|The thesis presents a systematic experimental and numerical study on the interactions among porous fence, airflow, and windblown snowdrifts, a knowledge that will contribute to optimize the performance of porous wind shielding system in Cold Regions. A comprehensive review of the concepts, theories, techniques, and key findings associated with the research work has been undertaken. The key technical parameters influencing fence performance have been systematically studied by means of wind tunnel experimental investigations and Computational Fluid Dynamics (CFD) simulations.
The study has found that porosity is the most influential structural parameter affecting the performance of porous fences in many aspects. Fence height stands a significant positive position in terms of its performance. It was found that fence performance is not sensitive to the changes of approaching atmospheric airflow velocity. Nevertheless, a bottom gap can improve snow fence trap efficiency. All of those findings agree with most of the findings of other researchers, which affirms that the research methodology adopted in this research is sound.
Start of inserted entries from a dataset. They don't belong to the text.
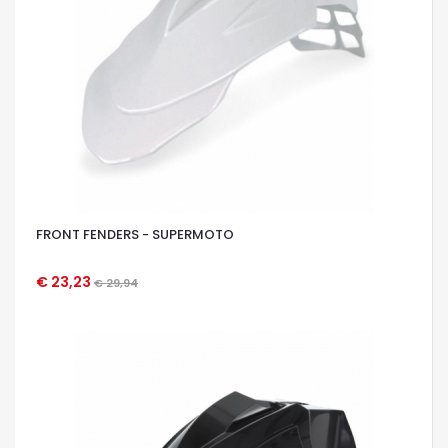
FRONT FENDERS - SUPERMOTO
€ 23,23
€ 29,94
OCCHIATA VELOCE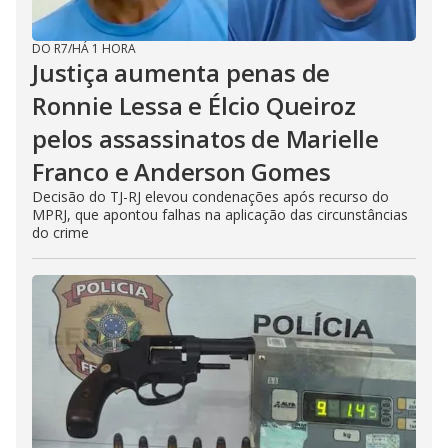
DO R7
/
HÁ 1 HORA
Justiça aumenta penas de
Ronnie Lessa e Élcio Queiroz
pelos assassinatos de Marielle
Franco e Anderson Gomes
Decisão do TJ-RJ elevou condenações após recurso do
MPRJ, que apontou falhas na aplicação das circunstâncias
do crime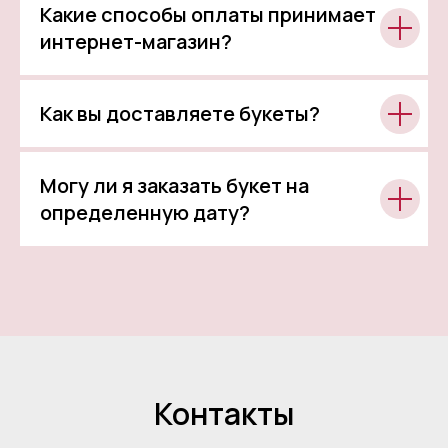
Какие способы оплаты принимает
интернет-магазин?
Как вы доставляете букеты?
Могу ли я заказать букет на
определенную дату?
Контакты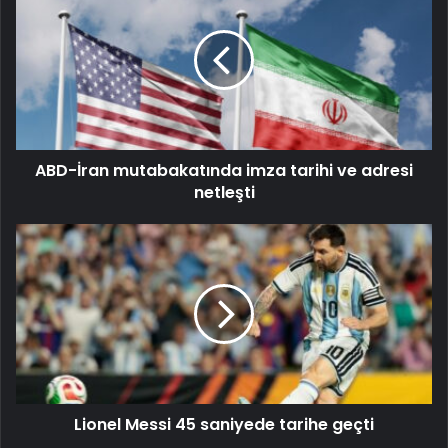
ABD-İran mutabakatında imza tarihi ve adresi
netleşti
Lionel Messi 45 saniyede tarihe geçti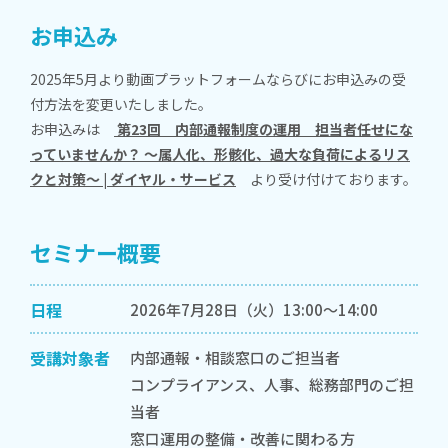
お申込み
2025年5月より動画プラットフォームならびにお申込みの受
付方法を変更いたしました。
お申込みは
第23回 内部通報制度の運用 担当者任せにな
っていませんか？ ～属人化、形骸化、過大な負荷によるリス
クと対策～ | ダイヤル・サービス
より受け付けております。
セミナー概要
日程
2026年7月28日（火）13:00～14:00
受講対象者
内部通報・相談窓口のご担当者
コンプライアンス、人事、総務部門のご担
当者
窓口運用の整備・改善に関わる方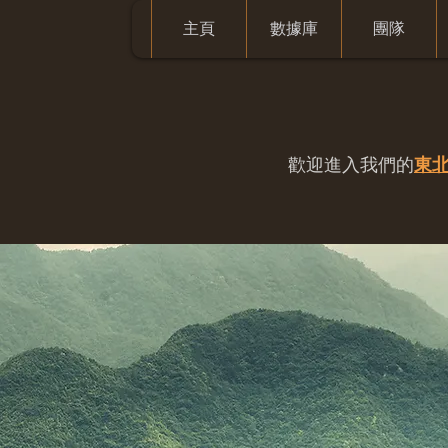
主頁
數據庫
團隊
歡迎進入我們的
東北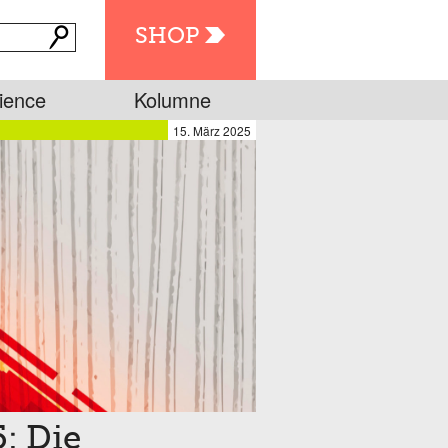
SHOP
ience
Kolumne
15. März 2025
: Die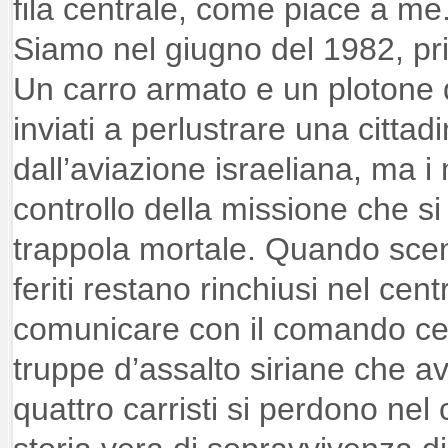
fila centrale, come piace a me.
Siamo nel giugno del 1982, pr
Un carro armato e un plotone 
inviati a perlustrare una citta
dall’aviazione israeliana, ma i m
controllo della missione che si
trappola mortale. Quando scend
feriti restano rinchiusi nel cen
comunicare con il comando cent
truppe d’assalto siriane che a
quattro carristi si perdono nel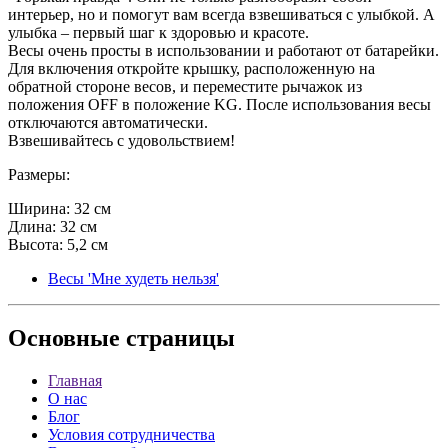
интерьер, но и помогут вам всегда взвешиваться с улыбкой. А
улыбка – первый шаг к здоровью и красоте.
Весы очень просты в использовании и работают от батарейки.
Для включения откройте крышку, расположенную на
обратной стороне весов, и переместите рычажок из
положения OFF в положение KG. После использования весы
отключаются автоматически.
Взвешивайтесь с удовольствием!
Размеры:
Ширина: 32 см
Длина: 32 см
Высота: 5,2 см
Весы 'Мне худеть нельзя'
Основные
страницы
Главная
О нас
Блог
Условия сотрудничества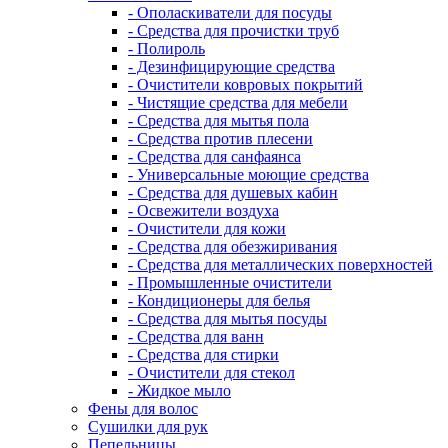
- Ополаскиватели для посуды
- Средства для прочистки труб
- Полироль
- Дезинфицирующие средства
- Очистители ковровых покрытий
- Чистящие средства для мебели
- Средства для мытья пола
- Средства против плесени
- Средства для санфаянса
- Универсальные моющие средства
- Средства для душевых кабин
- Освежители воздуха
- Очистители для кожи
- Средства для обезжиривания
- Средства для металлических поверхностей
- Промышленные очистители
- Кондиционеры для белья
- Средства для мытья посуды
- Средства для ванн
- Средства для стирки
- Очистители для стекол
- Жидкое мыло
Фены для волос
Сушилки для рук
Пепельницы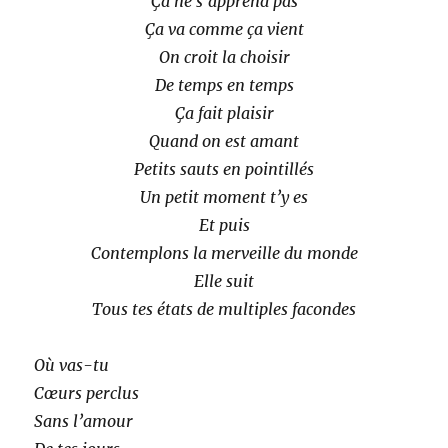
Ça ne s’apprend pas
Ça va comme ça vient
On croit la choisir
De temps en temps
Ça fait plaisir
Quand on est amant
Petits sauts en pointillés
Un petit moment t’y es
Et puis
Contemplons la merveille du monde
Elle suit
Tous tes états de multiples facondes
Où vas-tu
Cœurs perclus
Sans l’amour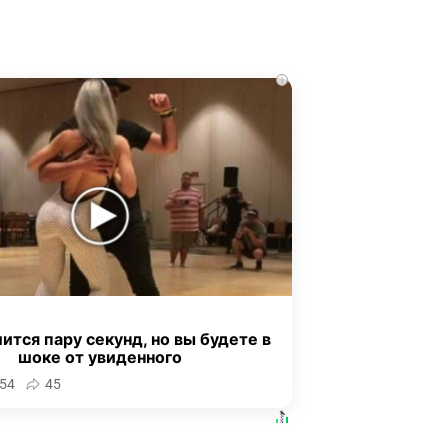
i
ится пару секунд, но вы будете в
шоке от увиденного
54
45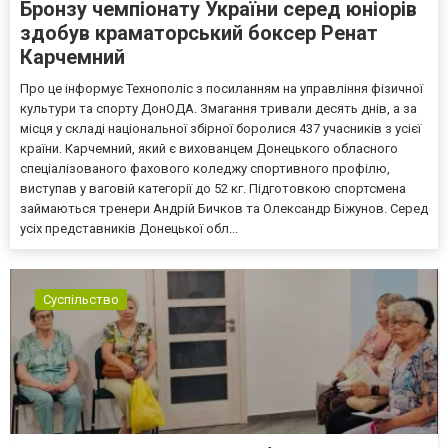
Бронзу чемпіонату України серед юніорів
здобув краматорський боксер Ренат
Карчемний
Про це інформує Технополіс з посиланням на управління фізичної
культури та спорту ДонОДА. Змагання тривали десять днів, а за
місця у складі національної збірної боролися 437 учасників з усієї
країни. Карчемний, який є вихованцем Донецького обласного
спеціалізованого фахового коледжу спортивного профілю,
виступав у ваговій категорії до 52 кг. Підготовкою спортсмена
займаються тренери Андрій Бичков та Олександр Біжунов. Серед
усіх представників Донецької обл...
Суспільство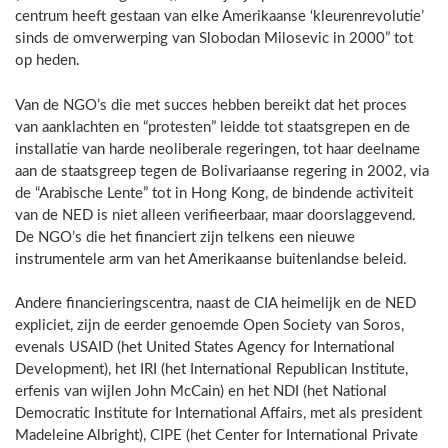
centrum heeft gestaan van elke Amerikaanse ‘kleurenrevolutie’
sinds de omverwerping van Slobodan Milosevic in 2000” tot
op heden.
Van de NGO’s die met succes hebben bereikt dat het proces
van aanklachten en “protesten” leidde tot staatsgrepen en de
installatie van harde neoliberale regeringen, tot haar deelname
aan de staatsgreep tegen de Bolivariaanse regering in 2002, via
de “Arabische Lente” tot in Hong Kong, de bindende activiteit
van de NED is niet alleen verifieerbaar, maar doorslaggevend.
De NGO’s die het financiert zijn telkens een nieuwe
instrumentele arm van het Amerikaanse buitenlandse beleid.
Andere financieringscentra, naast de CIA heimelijk en de NED
expliciet, zijn de eerder genoemde Open Society van Soros,
evenals USAID (het United States Agency for International
Development), het IRI (het International Republican Institute,
erfenis van wijlen John McCain) en het NDI (het National
Democratic Institute for International Affairs, met als president
Madeleine Albright), CIPE (het Center for International Private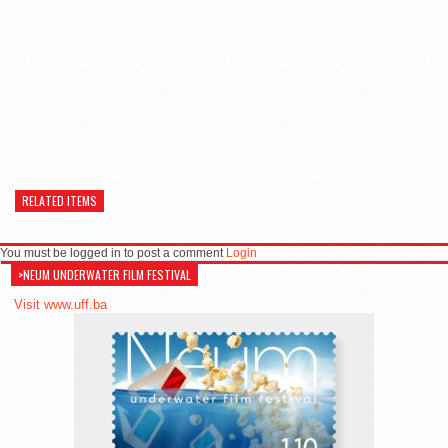
RELATED ITEMS
You must be logged in to post a comment
Login
>NEUM UNDERWATER FILM FESTIVAL
Visit www.uff.ba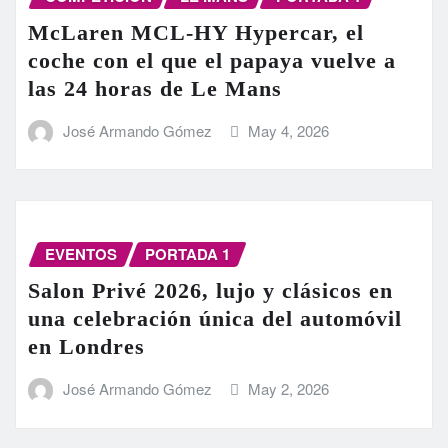
McLaren MCL-HY Hypercar, el
coche con el que el papaya vuelve a
las 24 horas de Le Mans
José Armando Gómez
May 4, 2026
EVENTOS
PORTADA 1
Salon Privé 2026, lujo y clásicos en
una celebración única del automóvil
en Londres
José Armando Gómez
May 2, 2026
Physical experimental work was performed to assess the reliability and credibility of the numerical models. Those models have been intentionally simplified, which made them easier to construct and quicker to obtain numerical solutions at a lower computational cost. Furthermore, the numerical models demonstrate the level of competence acquired through this research that is implemented in the optimisation of fence design.
Special attention has been paid to the issues where elaborate research work has not been systematically reached in the open literature, this includes areas such as the effects of arrangement of porous holes, fence surface shear, and directions of wind load with respect to the fence, etc. Correlation between the reattachment length, the shelter distance, and the creation and distribution of fence surface shear is reported, to the author’s knowledge, for the first time in the open literature. General guidelines for the design of shelters based on porous fences have been established through this study. For example, the desirable size of hole range should be identified beforehand, and porous holes with sharp angular corners should usually be avoided in the fence design. It is recommended to place the fence within an angle of 30° to the wind load, where the effective shelter distance can be estimated in a linearized equation, and the normal drag coefficient can be described as a function of cos2θ. Optimal design of the arrangement of porous holes will maximize the fence performance, especially when the close fence environment is of concern.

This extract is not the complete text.